I definitely don’t even come close to competing with this level of combat. I have trouble cutting my meat sometimes. I will definitely not be pulling an Achilles any time soon, unless it involves tearing the tendon.

2.        Be in an awesome car chase

Another defining feature of your typical hero is that he is able to get behind the wheel of anything and drive/escape any number of pursuers. This isn’t just limited to secret agents like Bryan Mills from Taken or James Bond in Quantum of Solace, but also to high school kids in Tokyo Drift. Honestly? I couldn’t even parallel-park when I first got my license, much less drift through time trials in mountain roads as a relaxation technique.

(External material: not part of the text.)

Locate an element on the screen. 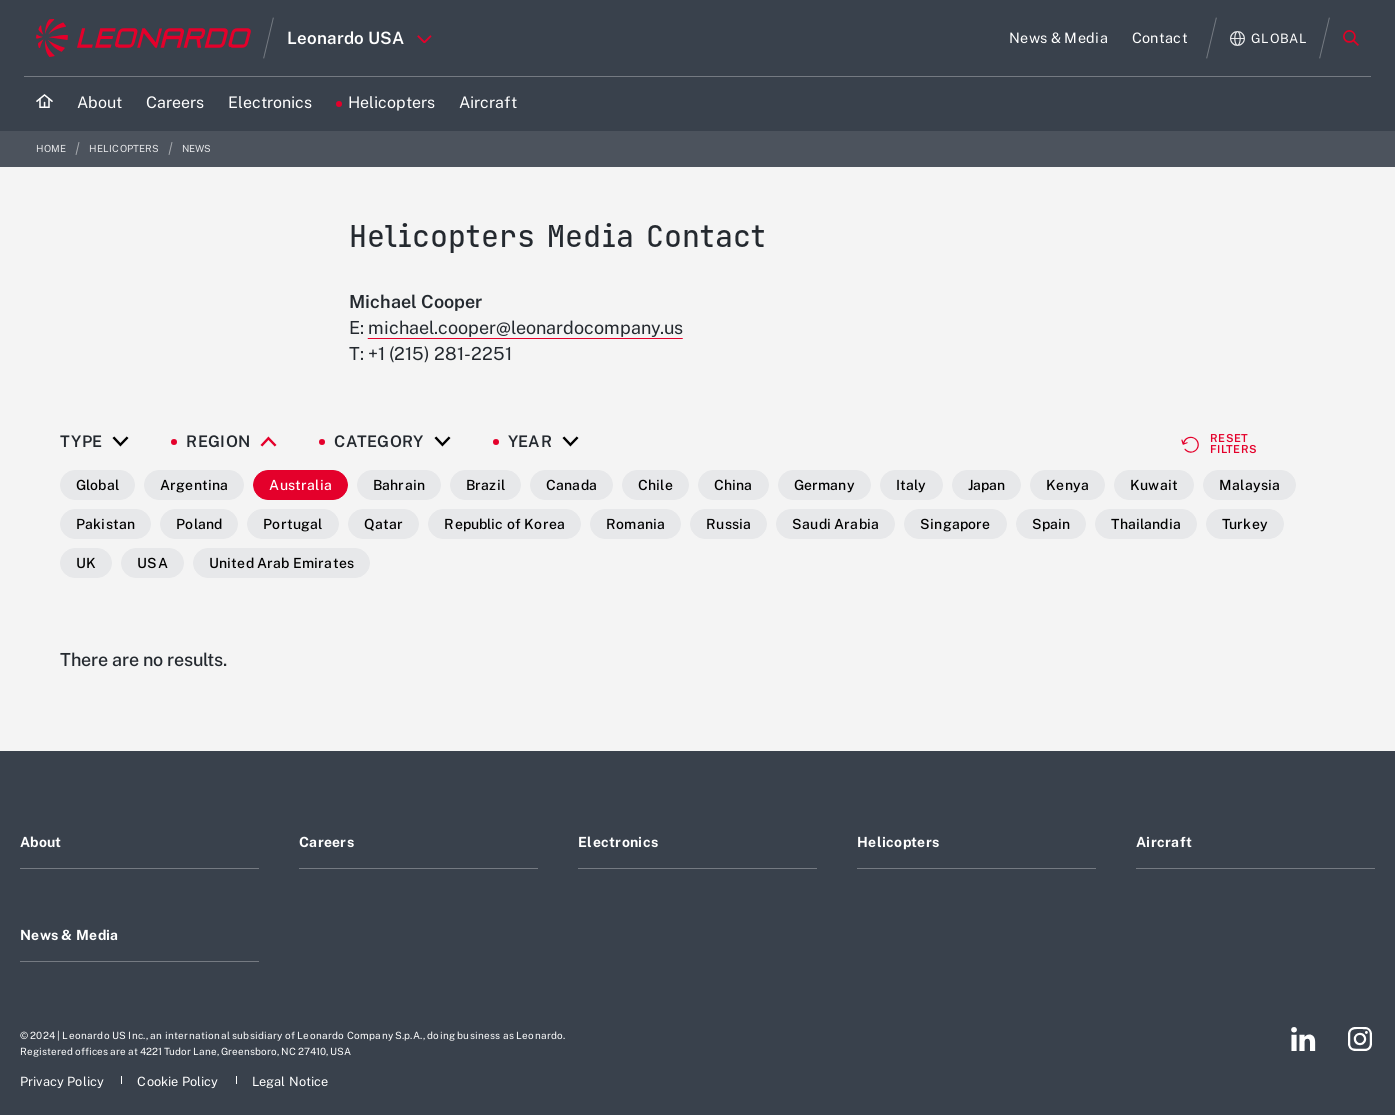 This screenshot has height=1115, width=1395. Helicopters [Footer go to Helicopters page] is located at coordinates (898, 842).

The typical hero’s driving skill set is not always limited to cars. In Ong Bak, Ting is a peasant boy who’s never left his idyllic rural village where climbing up trees while covered in white talcum powder is the number one pastime. This complete lack of experience doesn’t prevent Ting from being able drive a moped like a stuntman in the middle of Bangokok, though.

The closest thing to getting a car chase I’ve ever done is use the EZ Pass lane with an expired EZ Pass.

3.        Parkour

There is a chance that you may not know what Parkour is; in which case, you probably don’t have electricity or running water where you live and are unlikely to be reading this right now any way. But just in case, Parkour, more colloquially known as free running, is the art of getting from Point A to Point B as quickly and efficiently as possible. This usually ends up becoming getting from Point A to Point B as awesomely as possible, as shown here.

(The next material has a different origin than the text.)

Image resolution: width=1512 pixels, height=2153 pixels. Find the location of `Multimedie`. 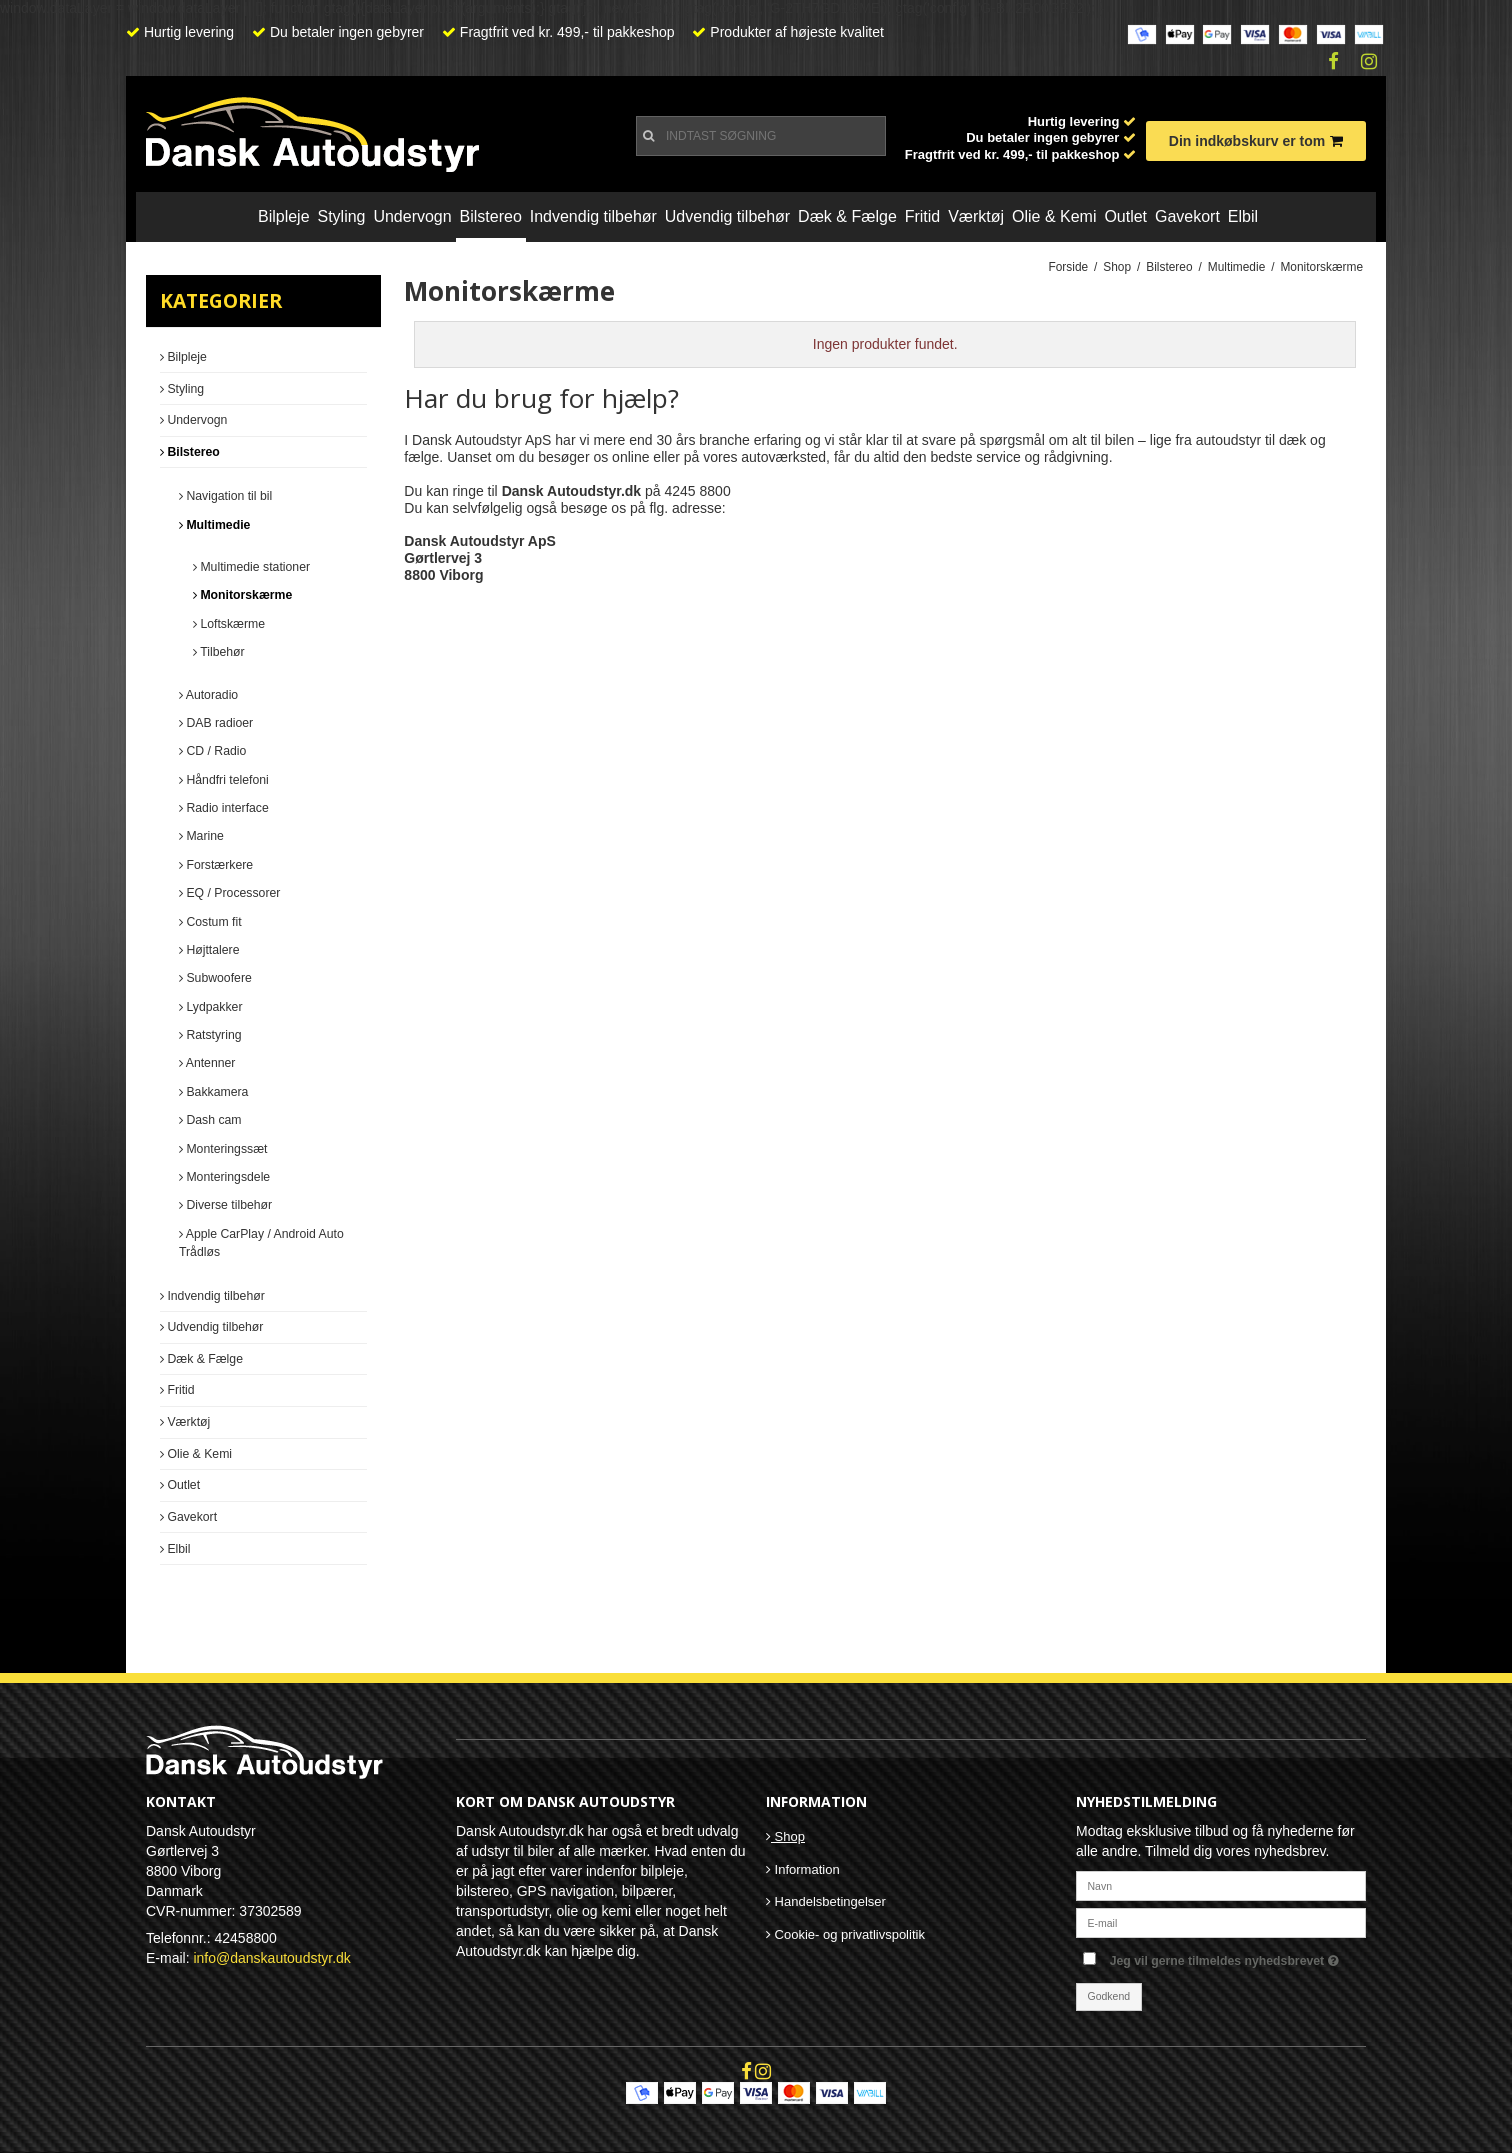

Multimedie is located at coordinates (214, 525).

Ever since Parkour was popularized by the foot-chase scene in Casino Royale, I’ve been aware of exactly how physically inept I am. There are no shortages of videos on Youtube highlighting just how awesome Parkour is and how easy it is to do anywhere. I won’t lie: I’ve considered training in Parkour. However, every time I think about training I remind myself that I once sprained my ankle by simply jumping up and down. If I were to ever try to slip the surly bonds of walking around like a normal person, I’d probably end up looking a lot like this only without the cool head-banging music in the background.

4.         Hack into anything

This is not a skill that is always reserved for the nerdy hacker played by Seth Green or Kevin Smith. In fact, Stanley Jobson out of Swordfish proves that there are some pretty badass hackers out there to be admired. Some of them are so good that they get recruited into human resistance movements pitted in an existential war against our machine overlords.

These are the heroes who, with a few ridiculously fast keystrokes, can lock dinosaurs out of the control room, change the color of traffic lights, or create a digital world that they then find themselves imprisoned in. They can do anything because computers rule everything in today’s world.

I, on the other hand, can barely type without hunting and pecking. I’ve struggled sending mass recipient text messages and I still haven’t figured out why Google+ is worth my time. Nobody will ever pay me to operate a computer. In fact, the opposite is much more likely.

5.       Interrogate someone

We’ve seen the same play out over and over again. They’ve caught the criminal mastermind and now it’s up to tried and true good-cop-bad-cop routine to crack him and get him to confess or to get sucked into his nefarious plan to separate you from your sanity (only applies in case of Joker).

In the end, the super-masculine cop always threatens or outsmarts the bad guy and gets the confession or the information needed to save the day.

For example, take this classic scene from L.A. Confidential in which Ed Exley is in the midst of mind-fucking two perps when Bud White stops being able restrain himself and barges in to the interrogation room to out-badass Ed with a revolver and an impromptu round of Russian Roulette.

I could never do any of that. I sweat when I lie and have an unfortunate tendency of saying ‘uhh’ and ‘like’ way too much when I’m nervous, which I’d certainly be if I was in the middle of trying to unravel somebody’s mental fortitude. I don’t think I’d be able to get inside anybody’s head with the garbled word salad that would be guaranteed to come out of my mouth in a situation like that.

I’m not going to even bother relating how I’d go about doing what Bud did. I’d probably just break my hand by squeezing too hard on that chair.